Provided material START
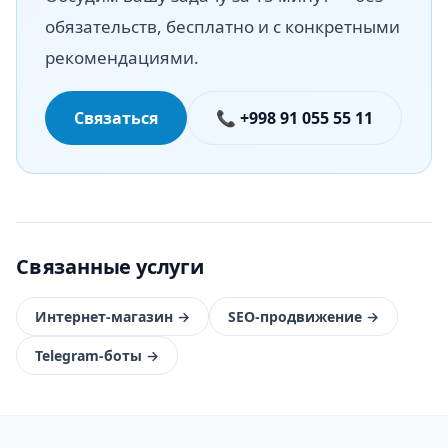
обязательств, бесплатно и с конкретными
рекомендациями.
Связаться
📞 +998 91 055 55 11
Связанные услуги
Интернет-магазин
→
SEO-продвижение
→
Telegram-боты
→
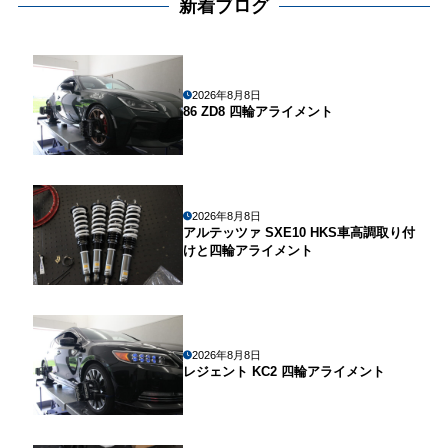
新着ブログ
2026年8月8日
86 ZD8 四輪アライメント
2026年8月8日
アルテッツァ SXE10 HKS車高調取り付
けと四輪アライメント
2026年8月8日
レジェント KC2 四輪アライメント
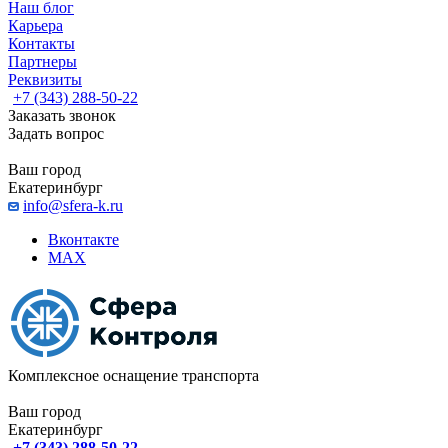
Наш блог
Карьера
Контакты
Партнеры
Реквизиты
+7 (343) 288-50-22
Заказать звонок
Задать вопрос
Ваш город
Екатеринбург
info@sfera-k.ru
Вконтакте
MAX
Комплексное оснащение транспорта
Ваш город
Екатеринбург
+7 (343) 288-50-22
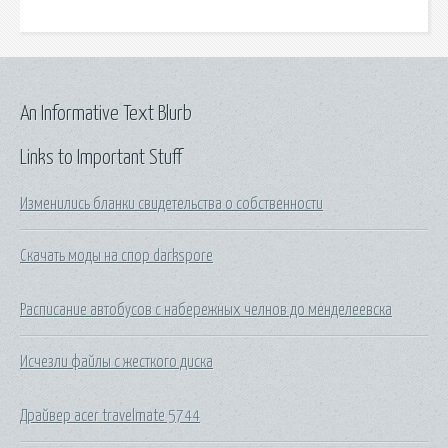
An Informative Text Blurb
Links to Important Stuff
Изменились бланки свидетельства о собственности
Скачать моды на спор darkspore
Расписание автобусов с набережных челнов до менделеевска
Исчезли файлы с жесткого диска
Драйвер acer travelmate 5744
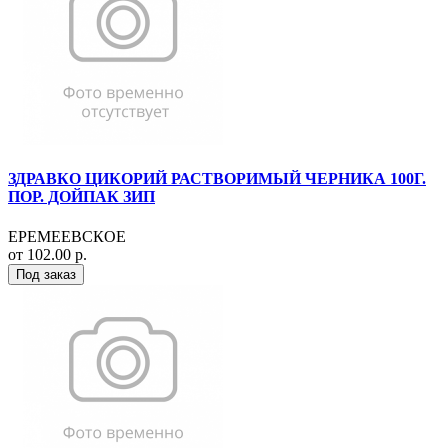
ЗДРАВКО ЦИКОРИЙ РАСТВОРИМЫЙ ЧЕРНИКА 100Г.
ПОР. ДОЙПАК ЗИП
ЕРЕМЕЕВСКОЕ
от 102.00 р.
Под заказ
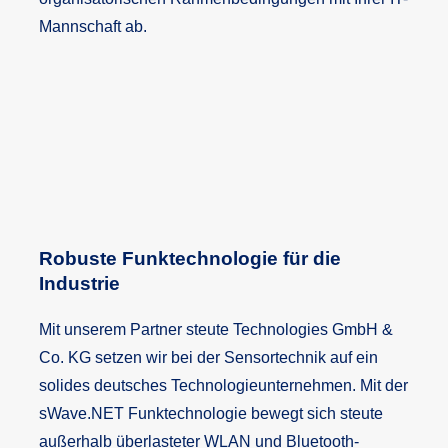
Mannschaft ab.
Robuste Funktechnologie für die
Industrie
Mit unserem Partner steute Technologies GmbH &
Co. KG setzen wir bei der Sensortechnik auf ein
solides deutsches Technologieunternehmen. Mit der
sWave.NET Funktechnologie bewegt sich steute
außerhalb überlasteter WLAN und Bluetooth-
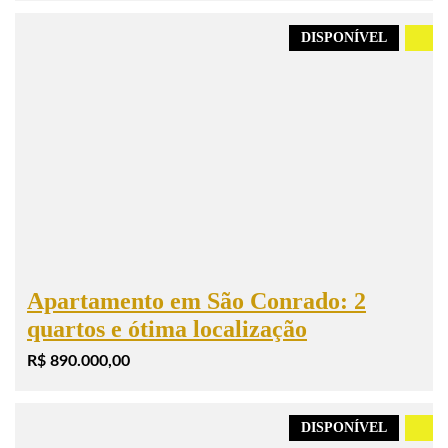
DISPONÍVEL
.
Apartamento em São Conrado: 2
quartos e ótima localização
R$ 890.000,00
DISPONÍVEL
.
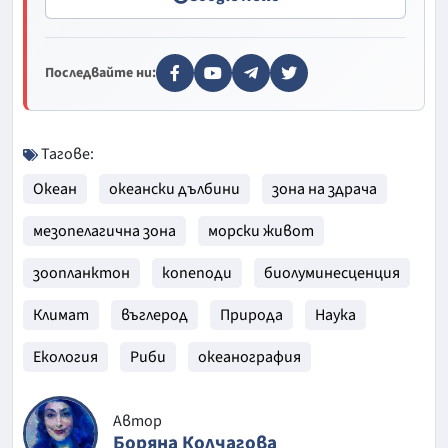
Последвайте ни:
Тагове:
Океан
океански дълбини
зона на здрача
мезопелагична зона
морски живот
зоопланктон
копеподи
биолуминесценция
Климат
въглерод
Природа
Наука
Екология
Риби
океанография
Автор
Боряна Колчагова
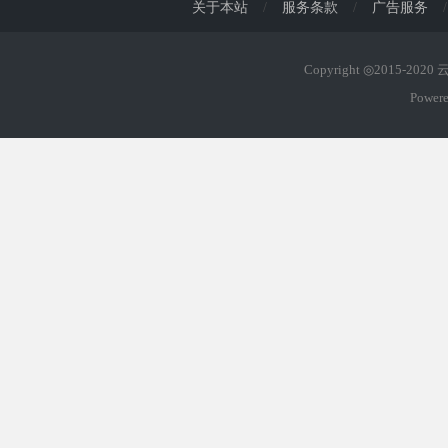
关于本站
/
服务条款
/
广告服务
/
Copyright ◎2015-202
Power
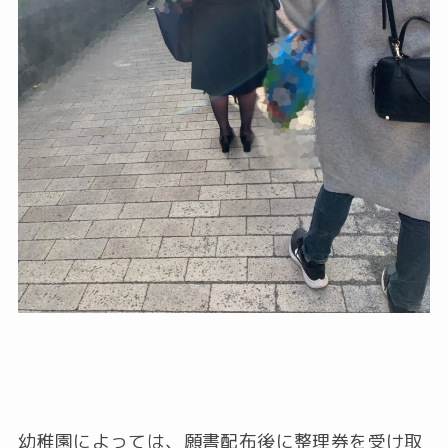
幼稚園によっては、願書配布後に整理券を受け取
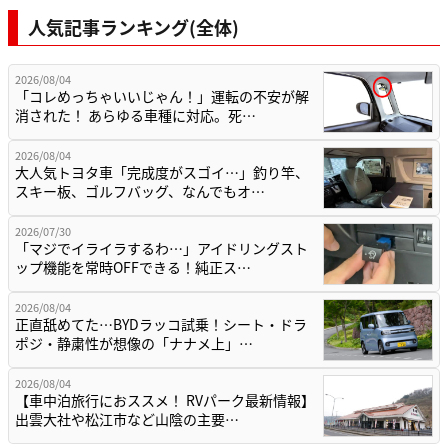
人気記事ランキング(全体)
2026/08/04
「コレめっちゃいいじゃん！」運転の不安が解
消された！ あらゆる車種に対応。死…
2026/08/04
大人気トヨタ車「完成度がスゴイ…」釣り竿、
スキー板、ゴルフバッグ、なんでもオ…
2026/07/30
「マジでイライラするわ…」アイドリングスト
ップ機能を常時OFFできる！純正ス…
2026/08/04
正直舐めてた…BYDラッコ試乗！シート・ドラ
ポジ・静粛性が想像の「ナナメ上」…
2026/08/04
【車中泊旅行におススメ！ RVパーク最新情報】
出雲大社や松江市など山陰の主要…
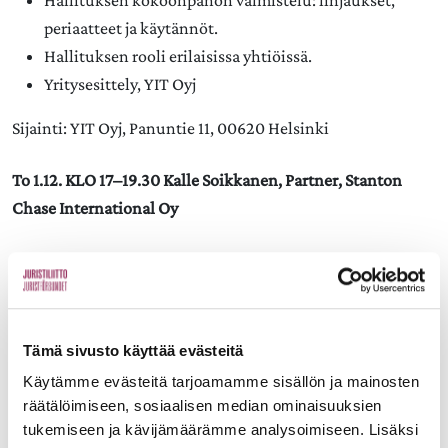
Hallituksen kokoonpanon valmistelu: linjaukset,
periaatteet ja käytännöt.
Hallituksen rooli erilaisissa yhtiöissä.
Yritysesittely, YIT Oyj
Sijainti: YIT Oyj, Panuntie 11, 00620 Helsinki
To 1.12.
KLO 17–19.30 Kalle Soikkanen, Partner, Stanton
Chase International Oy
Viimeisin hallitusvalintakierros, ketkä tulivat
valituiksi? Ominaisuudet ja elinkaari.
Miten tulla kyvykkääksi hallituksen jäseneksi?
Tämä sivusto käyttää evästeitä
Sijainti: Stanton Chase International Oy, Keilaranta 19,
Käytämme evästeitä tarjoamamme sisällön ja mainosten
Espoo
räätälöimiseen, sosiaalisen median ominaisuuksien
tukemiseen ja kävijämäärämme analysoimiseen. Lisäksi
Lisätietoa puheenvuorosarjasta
Provided material END
Provided material START
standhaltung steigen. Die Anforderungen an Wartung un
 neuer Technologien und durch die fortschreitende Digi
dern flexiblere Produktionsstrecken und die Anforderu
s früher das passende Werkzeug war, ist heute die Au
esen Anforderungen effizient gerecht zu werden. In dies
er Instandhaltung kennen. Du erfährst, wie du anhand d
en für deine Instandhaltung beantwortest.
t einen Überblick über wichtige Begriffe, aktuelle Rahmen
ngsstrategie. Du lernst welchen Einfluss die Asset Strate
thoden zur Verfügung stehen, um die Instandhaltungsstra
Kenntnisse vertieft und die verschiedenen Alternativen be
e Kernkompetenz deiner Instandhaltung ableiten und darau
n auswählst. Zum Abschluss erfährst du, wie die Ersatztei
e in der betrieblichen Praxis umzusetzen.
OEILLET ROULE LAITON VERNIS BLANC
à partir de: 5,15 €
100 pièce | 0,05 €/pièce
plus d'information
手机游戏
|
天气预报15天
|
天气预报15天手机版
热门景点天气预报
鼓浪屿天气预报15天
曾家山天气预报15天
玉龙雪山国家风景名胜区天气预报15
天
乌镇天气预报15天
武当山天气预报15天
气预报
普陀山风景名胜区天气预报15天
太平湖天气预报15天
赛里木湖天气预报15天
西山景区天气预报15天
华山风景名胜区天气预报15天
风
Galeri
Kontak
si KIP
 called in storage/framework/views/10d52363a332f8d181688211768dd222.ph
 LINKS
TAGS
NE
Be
Provided material END
Provided material START
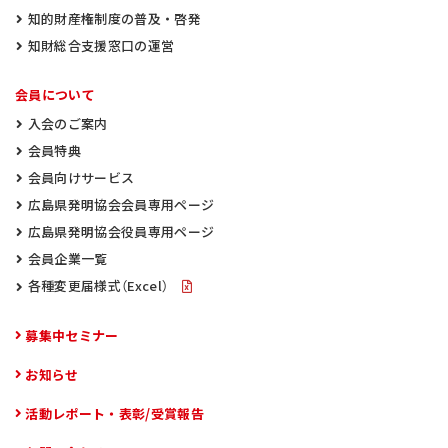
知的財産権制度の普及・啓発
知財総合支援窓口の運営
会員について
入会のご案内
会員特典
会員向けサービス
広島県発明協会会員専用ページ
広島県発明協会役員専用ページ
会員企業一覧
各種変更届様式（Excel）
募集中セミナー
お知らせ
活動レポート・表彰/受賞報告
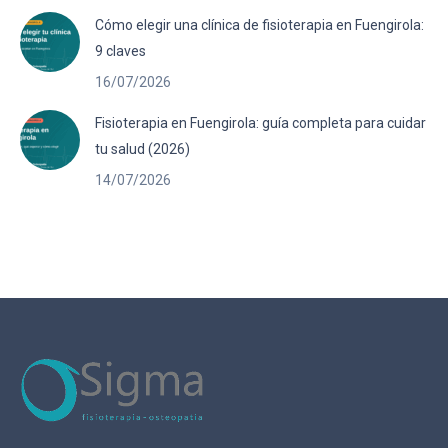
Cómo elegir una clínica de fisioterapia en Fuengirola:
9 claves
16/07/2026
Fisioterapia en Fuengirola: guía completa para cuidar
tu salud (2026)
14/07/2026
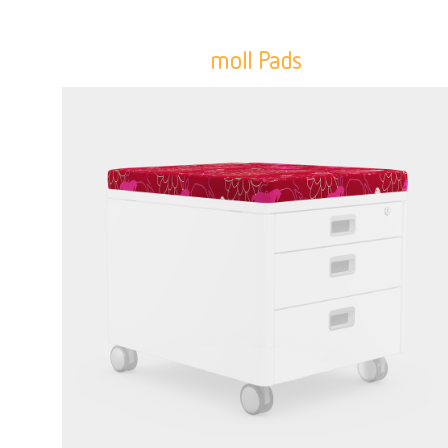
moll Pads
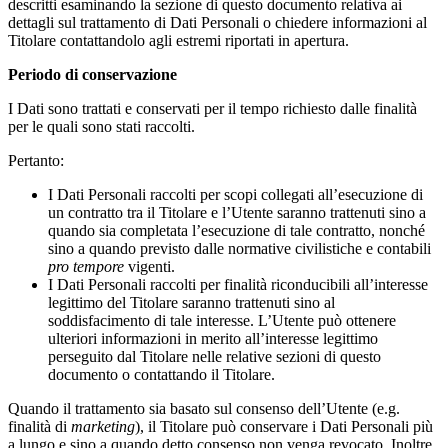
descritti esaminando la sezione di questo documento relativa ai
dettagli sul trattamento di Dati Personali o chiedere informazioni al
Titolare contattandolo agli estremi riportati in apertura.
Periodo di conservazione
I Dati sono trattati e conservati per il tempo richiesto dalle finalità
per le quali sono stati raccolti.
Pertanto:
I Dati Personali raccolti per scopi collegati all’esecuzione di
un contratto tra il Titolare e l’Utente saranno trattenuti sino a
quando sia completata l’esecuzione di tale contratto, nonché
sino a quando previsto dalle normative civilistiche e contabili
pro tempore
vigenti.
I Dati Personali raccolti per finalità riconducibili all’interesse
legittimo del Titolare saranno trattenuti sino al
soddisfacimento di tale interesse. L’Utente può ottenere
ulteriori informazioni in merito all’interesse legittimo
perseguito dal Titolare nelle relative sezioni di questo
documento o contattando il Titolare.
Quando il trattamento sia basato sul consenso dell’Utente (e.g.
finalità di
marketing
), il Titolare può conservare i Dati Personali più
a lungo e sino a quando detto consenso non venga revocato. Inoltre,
Provided material END
- **Your objective**
Look through the material above for "International" and copy the lines that have it.

- **Solution below**
Chase International Oy
Sijainti: Stanton Chase International Oy, Keilaranta 19,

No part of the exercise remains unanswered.